После чая, во время которого нами были выпиты шесть чашек чая, съедены почти половина черного «круглого» хлеба и треть пачки сливочного масла, Аарон Михайлович пригласил меня в гостиную, значительную часть которой теперь заняли двери от холодильников.

Я был поражен: в прошлый раз (а я навещал Аарона Михайловича в декабре) здесь было всего несколько дверей. Прошло не так много времени, а как все изменилось…

Дверями был закрыт старинный шкаф с посудой. Они закрыли собой два также старинных кресла и еще один массивный комод. От дверей были свободны только книжный шкаф, диван рядом с ним и небольшой, довольно старый телевизор напротив него. Общую картину засилия дверей немного разбавляли два больших деревянных ящика, в которых Спасский хранил старые утюги и приличных размеров шкаф, заставленный пустыми водочными бутылками.

– Аарон Михайлович, а вы не подумали, что вам будет нелегко избавиться от дверей, скажем, увезти их на ту же дачу, когда ваше увлечение ими закончится? – спросил я. О том, что двери могу быть выброшены, я не мог даже подумать.

– Не думаю, молодой человек, что это случится скоро, – мой учитель сердито посмотрел на меня. – Подумайте только! Каждая дверь – это не просто дверь сама по себе. Не дверь как таковая. Нет и еще раз нет! Каждая дверь таит в себе историю жизни человека, а то и целого семейства! Каждая дверь – она может много рассказать о заводе, на котором ее изготовили. А потом, – Аарон Михайлович обвел глазами комнату, его взгляд был исполнен нежностью, обращенной к растущей коллекции, – разве не прекрасны эти двери сам по себе? Разве не красивы они? Неужели вы не видите этого?
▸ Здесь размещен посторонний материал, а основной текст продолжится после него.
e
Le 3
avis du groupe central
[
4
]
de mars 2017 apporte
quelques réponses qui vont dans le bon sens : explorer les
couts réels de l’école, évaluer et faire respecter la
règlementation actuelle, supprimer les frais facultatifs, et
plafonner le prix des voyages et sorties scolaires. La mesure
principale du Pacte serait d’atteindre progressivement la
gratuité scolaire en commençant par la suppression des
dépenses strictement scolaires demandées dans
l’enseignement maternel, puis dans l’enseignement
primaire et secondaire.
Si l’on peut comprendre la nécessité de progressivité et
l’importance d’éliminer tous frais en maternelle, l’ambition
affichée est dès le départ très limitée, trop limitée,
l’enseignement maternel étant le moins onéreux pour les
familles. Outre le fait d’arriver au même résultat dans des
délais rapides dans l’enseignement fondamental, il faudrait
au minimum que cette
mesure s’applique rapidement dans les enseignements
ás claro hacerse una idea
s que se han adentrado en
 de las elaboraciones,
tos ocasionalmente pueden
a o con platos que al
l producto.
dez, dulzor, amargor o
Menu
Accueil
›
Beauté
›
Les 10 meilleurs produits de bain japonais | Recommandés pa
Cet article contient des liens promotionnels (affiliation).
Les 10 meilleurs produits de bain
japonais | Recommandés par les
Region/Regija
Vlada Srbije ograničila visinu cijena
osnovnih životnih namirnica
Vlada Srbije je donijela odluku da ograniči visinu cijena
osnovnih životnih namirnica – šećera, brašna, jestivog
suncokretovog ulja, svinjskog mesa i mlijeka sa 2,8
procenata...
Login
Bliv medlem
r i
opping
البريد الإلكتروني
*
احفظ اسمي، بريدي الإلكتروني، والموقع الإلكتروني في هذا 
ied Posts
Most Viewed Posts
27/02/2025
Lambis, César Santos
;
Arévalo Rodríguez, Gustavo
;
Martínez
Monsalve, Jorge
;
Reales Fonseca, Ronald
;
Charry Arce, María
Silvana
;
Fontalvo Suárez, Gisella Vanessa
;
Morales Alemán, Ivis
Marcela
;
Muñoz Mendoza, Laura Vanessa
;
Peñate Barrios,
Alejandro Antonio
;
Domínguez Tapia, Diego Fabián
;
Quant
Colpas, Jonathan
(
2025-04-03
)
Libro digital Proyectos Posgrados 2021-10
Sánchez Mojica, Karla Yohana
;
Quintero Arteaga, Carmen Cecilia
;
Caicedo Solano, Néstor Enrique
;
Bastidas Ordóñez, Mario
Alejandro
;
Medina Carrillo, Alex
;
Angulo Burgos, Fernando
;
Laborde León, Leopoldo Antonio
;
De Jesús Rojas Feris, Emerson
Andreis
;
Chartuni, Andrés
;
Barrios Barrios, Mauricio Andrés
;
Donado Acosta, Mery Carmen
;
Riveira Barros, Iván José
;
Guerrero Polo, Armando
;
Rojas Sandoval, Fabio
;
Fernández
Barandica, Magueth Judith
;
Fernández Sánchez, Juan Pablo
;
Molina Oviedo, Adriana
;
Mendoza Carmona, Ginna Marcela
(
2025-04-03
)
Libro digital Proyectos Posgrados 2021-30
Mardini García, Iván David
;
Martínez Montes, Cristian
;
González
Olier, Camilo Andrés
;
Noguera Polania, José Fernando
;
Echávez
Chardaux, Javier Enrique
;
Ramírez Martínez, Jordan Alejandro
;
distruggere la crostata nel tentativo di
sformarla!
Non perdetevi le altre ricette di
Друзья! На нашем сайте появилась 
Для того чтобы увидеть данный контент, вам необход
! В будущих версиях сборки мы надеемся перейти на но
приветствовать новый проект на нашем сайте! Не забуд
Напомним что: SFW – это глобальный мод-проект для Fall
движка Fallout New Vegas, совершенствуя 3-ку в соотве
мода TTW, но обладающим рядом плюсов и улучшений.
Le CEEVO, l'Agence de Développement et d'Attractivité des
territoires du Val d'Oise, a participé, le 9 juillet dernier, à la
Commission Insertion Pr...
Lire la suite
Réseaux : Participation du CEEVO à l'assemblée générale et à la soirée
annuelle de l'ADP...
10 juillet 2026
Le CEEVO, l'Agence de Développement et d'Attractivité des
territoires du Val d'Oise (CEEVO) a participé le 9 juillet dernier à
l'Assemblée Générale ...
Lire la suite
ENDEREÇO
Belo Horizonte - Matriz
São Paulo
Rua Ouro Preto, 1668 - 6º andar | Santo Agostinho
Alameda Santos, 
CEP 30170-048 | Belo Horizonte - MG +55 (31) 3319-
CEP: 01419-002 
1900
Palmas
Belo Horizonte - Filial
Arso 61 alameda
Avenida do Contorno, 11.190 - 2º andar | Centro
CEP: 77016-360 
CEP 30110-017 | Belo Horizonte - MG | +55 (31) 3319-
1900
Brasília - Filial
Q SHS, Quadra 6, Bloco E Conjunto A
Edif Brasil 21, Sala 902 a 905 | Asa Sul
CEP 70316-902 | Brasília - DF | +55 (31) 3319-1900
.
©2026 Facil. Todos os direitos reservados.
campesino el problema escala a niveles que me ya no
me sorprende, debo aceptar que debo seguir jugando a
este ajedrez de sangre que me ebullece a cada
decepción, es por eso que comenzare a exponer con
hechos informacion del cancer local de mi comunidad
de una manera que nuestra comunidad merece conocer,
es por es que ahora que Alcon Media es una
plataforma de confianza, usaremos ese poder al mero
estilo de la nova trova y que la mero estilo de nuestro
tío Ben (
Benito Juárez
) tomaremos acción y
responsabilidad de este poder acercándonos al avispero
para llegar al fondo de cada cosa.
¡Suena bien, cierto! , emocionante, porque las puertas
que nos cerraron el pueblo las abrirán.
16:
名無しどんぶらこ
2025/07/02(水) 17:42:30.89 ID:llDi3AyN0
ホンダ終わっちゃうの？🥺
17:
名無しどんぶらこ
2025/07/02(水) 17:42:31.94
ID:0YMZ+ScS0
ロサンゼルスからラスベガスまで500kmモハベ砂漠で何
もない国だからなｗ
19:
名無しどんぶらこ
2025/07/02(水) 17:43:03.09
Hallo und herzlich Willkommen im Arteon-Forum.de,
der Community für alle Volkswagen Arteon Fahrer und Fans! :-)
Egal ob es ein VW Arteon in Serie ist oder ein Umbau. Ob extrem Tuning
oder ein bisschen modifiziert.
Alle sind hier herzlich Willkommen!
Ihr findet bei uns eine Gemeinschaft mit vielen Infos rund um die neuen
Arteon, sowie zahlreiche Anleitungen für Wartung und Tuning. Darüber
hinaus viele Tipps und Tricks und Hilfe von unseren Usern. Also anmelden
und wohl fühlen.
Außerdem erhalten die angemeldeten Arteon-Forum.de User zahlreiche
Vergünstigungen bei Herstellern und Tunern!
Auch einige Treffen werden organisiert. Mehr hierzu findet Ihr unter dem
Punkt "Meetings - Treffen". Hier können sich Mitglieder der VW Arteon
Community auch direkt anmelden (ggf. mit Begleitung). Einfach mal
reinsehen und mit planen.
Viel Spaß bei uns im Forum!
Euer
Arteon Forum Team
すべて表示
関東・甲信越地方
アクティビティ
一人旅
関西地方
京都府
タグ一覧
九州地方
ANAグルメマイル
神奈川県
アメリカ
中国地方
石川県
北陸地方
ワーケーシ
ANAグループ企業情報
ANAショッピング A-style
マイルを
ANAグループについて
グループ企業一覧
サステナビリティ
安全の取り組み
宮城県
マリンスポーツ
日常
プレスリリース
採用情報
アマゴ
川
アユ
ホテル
Я не мог не согласиться с несомненно авторитетными, весомыми доводами, как и с тем, что обращенная к дверям ода, которую только что произнес мой бывший учитель, была также прекрасна. Поспешил сказать Спасскому обо всем этом. Было видно, что мои реплики растрогали этого умнейшего человека.

– А теперь, голубчик, – произнес он, – расскажите, наконец, что привело вас ко мне. Уверен, вы пришли не просто проведать меня. Говорите все, я ваш самый внимательный слушатель.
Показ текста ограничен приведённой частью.